Abstract/Introduction
This paper reports on a detailed analysis of tcpdump traces with
persistent and non-persistent connections for identical URL sets.
On March 17th, 1997, tcpdump traces were taken on a benchmark
configuration. A client on the University of Waikato network made
sequential http requests to its local cache for 93 unique URLs. The list
of requests were repeated 5 times for each of two configurations: harvest
with persistent connections and harvest without persistent
connections.
The tests were performed sequentially, so they represent slightly different
network loads. Regardless, a straightforward comparison of the total
time is not an adequate measure of the performance difference; loss for an
individual request can severely perturb the overall average.
In fact, the total elapsed time for the persistent connection set took longer than the non-persistent configuration.
The results
show the benefits of persistent connections, the
impact of cache hierarchy decisions on performance, and illustrate a few of the TCP and ICP problems over long links.
-
Performance benefits from persistent connections
The primary goal is to understand improvements in
the latency distribution for servicing page requests with
persistant connections.
Persistant and Non-persistant Request Response Time distributions
| Time(sec) | .5-.75 | .75-1 | 1-1.25 | 1.25-1.5 | 1.5-1.75 | 1.75-2 | 2-2.25 | 2.25-2.5 | 2.5-5 | GT 5sec |
| Persistant | 29% | 30% | 10% | 7% | 4.5% | 3% | 3% | 1.5% | 2% | 10% |
| Non-Persist | 2.5% | 15% | 29% | 17% | 9% | 9% | 2.5 | 1% | 2 | 12% |
- Median Bin:
-
Persistent: The >.75 and <1.0 second bin.

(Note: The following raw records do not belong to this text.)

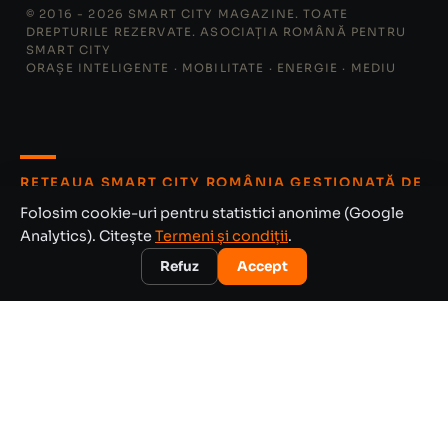
© 2016 - 2026 SMART CITY MAGAZINE. TOATE
DREPTURILE REZERVATE. ASOCIAȚIA ROMÂNĂ PENTRU
SMART CITY
ORAȘE INTELIGENTE · MOBILITATE · ENERGIE · MEDIU
REȚEAUA SMART CITY ROMÂNIA GESTIONATĂ DE
ARSC
Folosim cookie-uri pentru statistici anonime (Google
Află tot ce te interesează despre industria cu cea mai
Analytics). Citește
Termeni și condiții
.
mare creștere din România
Refuz
Accept
EXPLOREAZĂ
Harta Smart City România
vezi ce proiecte are județul tău
Smart City Index
află pe ce loc e orașul tău
Harta Energiei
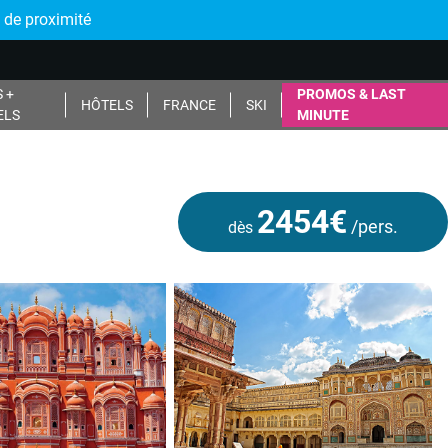
 de proximité
 +
PROMOS & LAST
HÔTELS
FRANCE
SKI
ELS
MINUTE
2454€
/pers.
dès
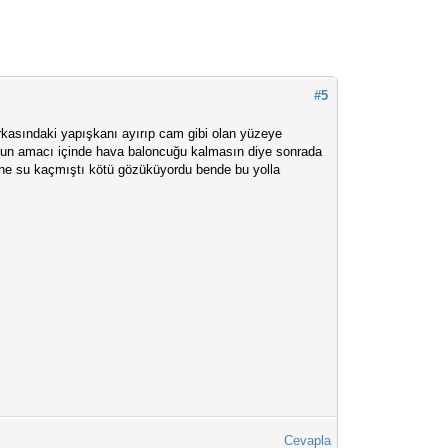
#5
rkasındaki yapışkanı ayırıp cam gibi olan yüzeye
bunun amacı içinde hava baloncuğu kalmasın diye sonrada
çine su kaçmıştı kötü gözüküyordu bende bu yolla
Cevapla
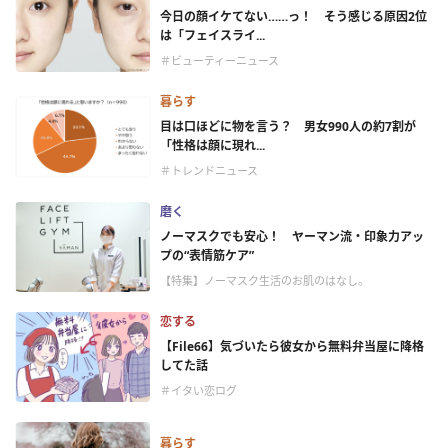
今日の顔イケてない……っ！ そう感じる原因2位
は「フェイスライ...
＃ビューティーニュース
暮らす
目は口ほどに物を言う？ 男女990人の約7割が
「性格は顔に現れ...
＃トレンドニュース
磨く
ノーマスクでも安心！ ヤーマン流・印象力アッ
プの“表情筋ケア”
【特集】ノーマスク生活のお肌のはなし。
恋する
【File66】気づいたら彼女から無料弁当屋に降格
してた話
＃イタい恋ログ
暮らす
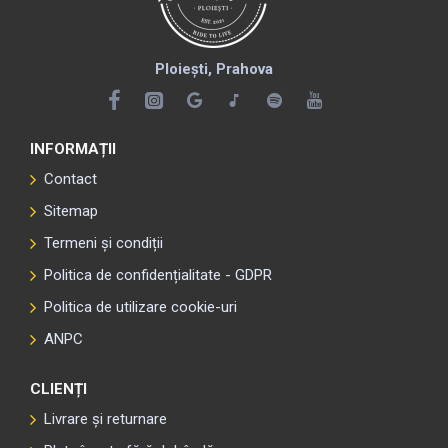
Ploiești, Prahova
INFORMAȚII
Contact
Sitemap
Termeni și condiții
Politica de confidențialitate - GDPR
Politica de utilizare cookie-uri
ANPC
CLIENȚI
Livrare și returnare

This bin encompass the 30-60 percentiles.
Non-persistent: Median at 1.25 second bin boundary.
- Truncated average:
-
Average of all requests requiring less than 5 seconds:
Persistent: 1.127 seconds includes 92% of all references
Non-persistent: 1.446 seconds includes 89% of all references
- Tail Average:
-
Average of all requests requiring more than 5 seconds to complete:
Persistent: 25.129 seconds
Non-persistent: 14.169 seconds
The truncated averaged round-trip (including everything less than 5 seconds)

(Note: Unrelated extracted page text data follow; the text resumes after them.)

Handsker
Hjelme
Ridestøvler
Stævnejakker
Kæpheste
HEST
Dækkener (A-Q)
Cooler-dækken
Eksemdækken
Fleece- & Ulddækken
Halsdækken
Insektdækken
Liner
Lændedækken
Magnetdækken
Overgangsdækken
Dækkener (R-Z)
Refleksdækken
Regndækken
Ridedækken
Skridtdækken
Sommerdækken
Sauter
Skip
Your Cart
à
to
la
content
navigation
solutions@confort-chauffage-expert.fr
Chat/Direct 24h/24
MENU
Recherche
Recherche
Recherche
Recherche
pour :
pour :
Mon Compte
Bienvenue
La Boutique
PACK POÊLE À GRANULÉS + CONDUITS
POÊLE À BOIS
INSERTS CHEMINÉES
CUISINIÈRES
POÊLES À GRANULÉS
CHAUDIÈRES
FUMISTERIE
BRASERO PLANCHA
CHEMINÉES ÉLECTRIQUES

as measured from the UDP RT times was: .2778 seconds.
- Note:
-
Because long tail distributions dramatically effect the average or
cumulative response time, it is important to look at the median time, a
truncated average, and/or a distribution of the response times.
It looks like the improvement in total response time is exactly the same as
one RTT. This is in fact exactly what we would expect.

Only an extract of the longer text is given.